Asian tiger mosquitoes have varying habitats. They can survive in different conditions provided they have access to water. Unlike other mosquito species, ATMs move fast and are very aggressive when it comes to feeding. The worst is that they cause deadly diseases like dengue and yellow fever. They can bite even during the day in forested areas. Their bites aren’t always painful but can be noticed quickly unlike other mosquito bites. These mosquitoes can bite more than once if they get the chance to do so.
The unique thing about Asian tiger mosquitoes is that they can strive to outcompete and eradicate other species in their habitats. They also prefer resting in the vicinity of human dwellings thus taking advantage over other mosquito species.
Northern House Mosquitoes
Culex pipiens, also known as Northern House mosquitoes are medium-sized mosquitoes that can grow up to 1/4 inch long. They are light brown in color and have pale bands around their tummies. These mosquitoes can remain active all year round, unlike other species. According to the research done by the National Environmental Health Association, northern house mosquitoes can cause western equine encephalitis, St. Louis encephalitis, dog heartworms, and West Nile Virus. These mosquitoes originated from Africa and have spread to most parts of the world. They are very common in the north and eastern sides of USA.
Northern house mosquitoes breed frequently around stagnant water like flood waters, sewers, clogged gutters, old tires, containers holding water, ditches, and pools. Females lay rafts of between 150-350 eggs that hatch only in two days. Young northern house mosquitoes only take about 8 days to mature. Their breeding cycle lasts for two weeks. Females are very violent and can travel for long distances searching for human blood.
Eastern Saltmarsh Mosquitoes (Aedes solicitans)
These are vicious biters that are commonly found on coastal sides of North Carolina. The larvae of these mosquitoes can be seen in saline wetlands including dense marshes and shallow pools. They have dark-scaled abs and pale bands around their segments. Their proboscis is marked by a unique band with white scales. These mosquitoes suck blood from nearly all animals ranging from birds through mammals to reptiles. They have been a menace since the 1800’s and up to now, they are still a major problem, particularly in North Carolina.

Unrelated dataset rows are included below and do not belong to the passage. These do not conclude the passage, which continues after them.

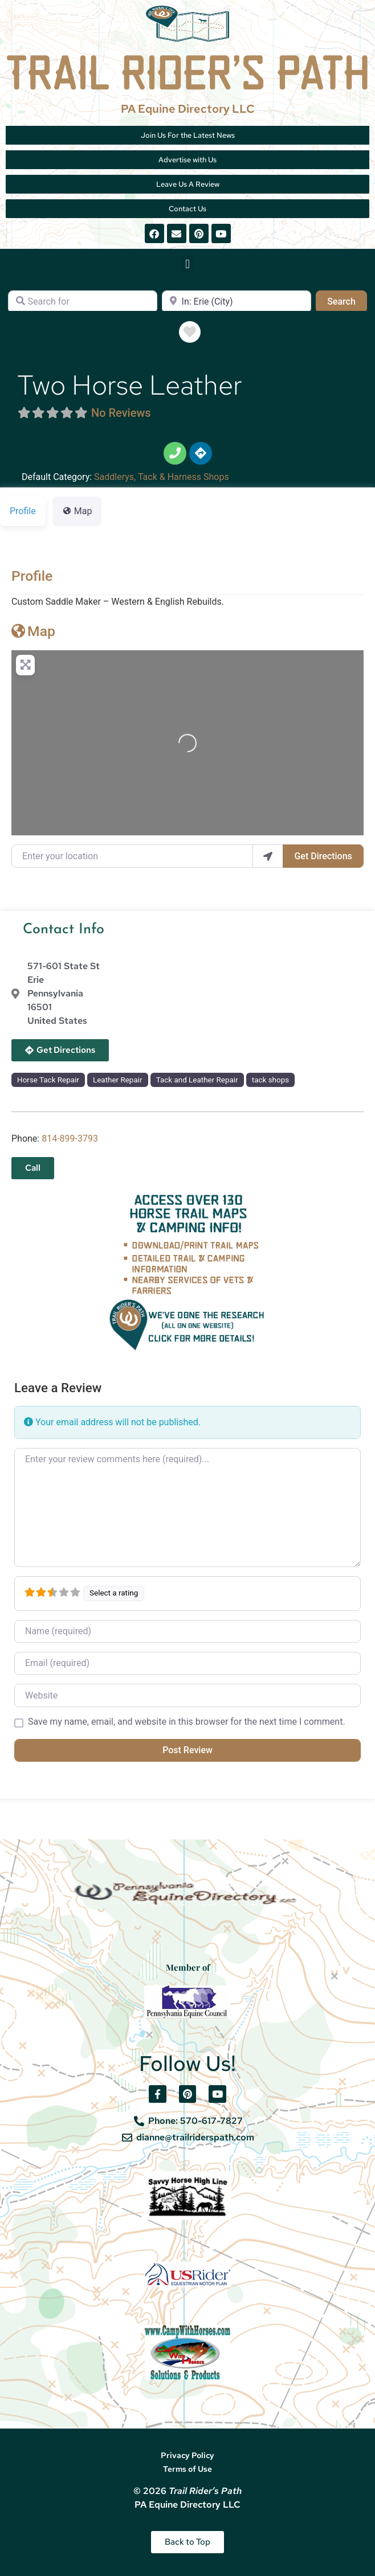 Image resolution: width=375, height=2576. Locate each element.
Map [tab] (77, 511)
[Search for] (82, 301)
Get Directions (323, 856)
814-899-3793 (70, 1138)
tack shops (270, 1080)
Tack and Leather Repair (197, 1080)
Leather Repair (117, 1080)
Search (347, 300)
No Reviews (121, 413)
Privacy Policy (187, 2455)
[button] (187, 264)
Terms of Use (187, 2469)
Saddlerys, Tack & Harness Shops (161, 476)
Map (33, 631)
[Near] (236, 301)
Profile (31, 576)
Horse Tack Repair (48, 1080)
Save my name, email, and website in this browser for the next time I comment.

Eastern Saltmarsh feeds on nectar, fruit juices, honeydew, and other sugar sources. Females preferably feed on blood after mating. Blood is the source of protein that helps in the development of eggs. These mosquito species can even live underground railways. They can travel for long distances of up to 30 miles away from their larval habitat looking for blood. Eastern saltmarsh isn’t just a nuisance. They cause dog heartworm and Eastern Equine Encephalitis which are very fatal.